- **RECORDS SUPPLIED**:
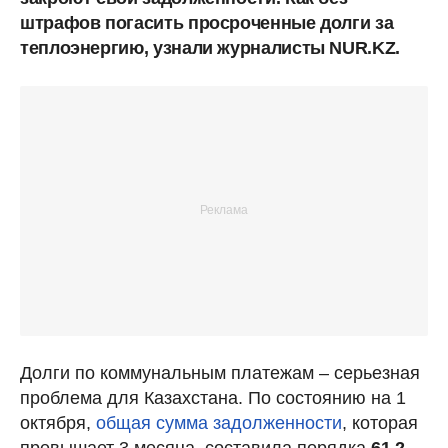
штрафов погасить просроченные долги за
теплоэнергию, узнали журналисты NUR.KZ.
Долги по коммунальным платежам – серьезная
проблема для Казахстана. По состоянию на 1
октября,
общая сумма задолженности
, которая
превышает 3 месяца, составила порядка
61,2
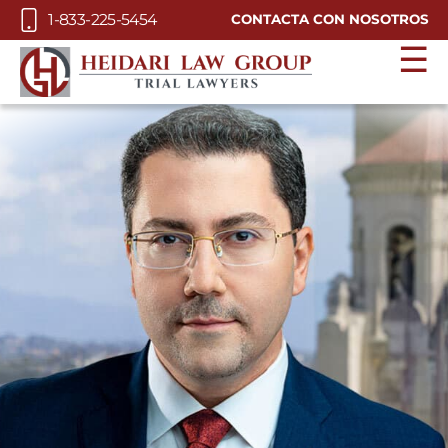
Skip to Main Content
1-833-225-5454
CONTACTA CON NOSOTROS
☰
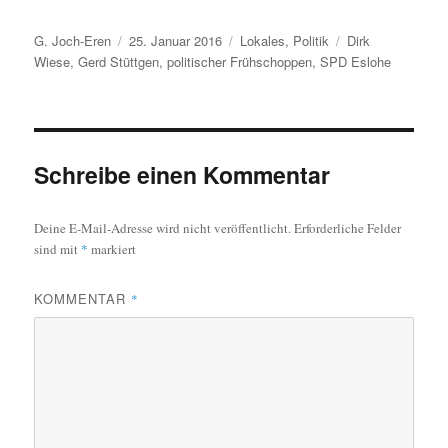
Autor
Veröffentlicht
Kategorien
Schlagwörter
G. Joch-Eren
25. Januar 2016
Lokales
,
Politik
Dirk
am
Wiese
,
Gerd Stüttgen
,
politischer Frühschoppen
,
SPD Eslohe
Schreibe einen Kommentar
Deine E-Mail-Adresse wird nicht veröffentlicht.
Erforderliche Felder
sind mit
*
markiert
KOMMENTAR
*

==

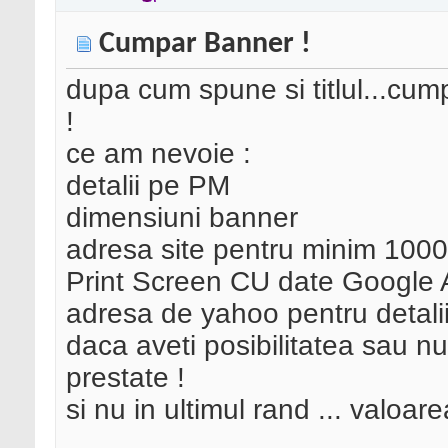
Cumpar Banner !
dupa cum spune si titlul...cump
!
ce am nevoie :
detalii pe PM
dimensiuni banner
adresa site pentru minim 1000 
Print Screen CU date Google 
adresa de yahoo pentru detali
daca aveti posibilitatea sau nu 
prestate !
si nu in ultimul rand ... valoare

- **WORK INSTRUCTIONS**: Give the exact lines, and only those, from the line containing "daca aveti posibilitatea sau nu" through the line containing "si nu in ultimul rand ... valoare" in the entries above.

- **RESPONSE BOX**:
daca aveti posibilitatea sau nu 
prestate !
si nu in ultimul rand ... valoare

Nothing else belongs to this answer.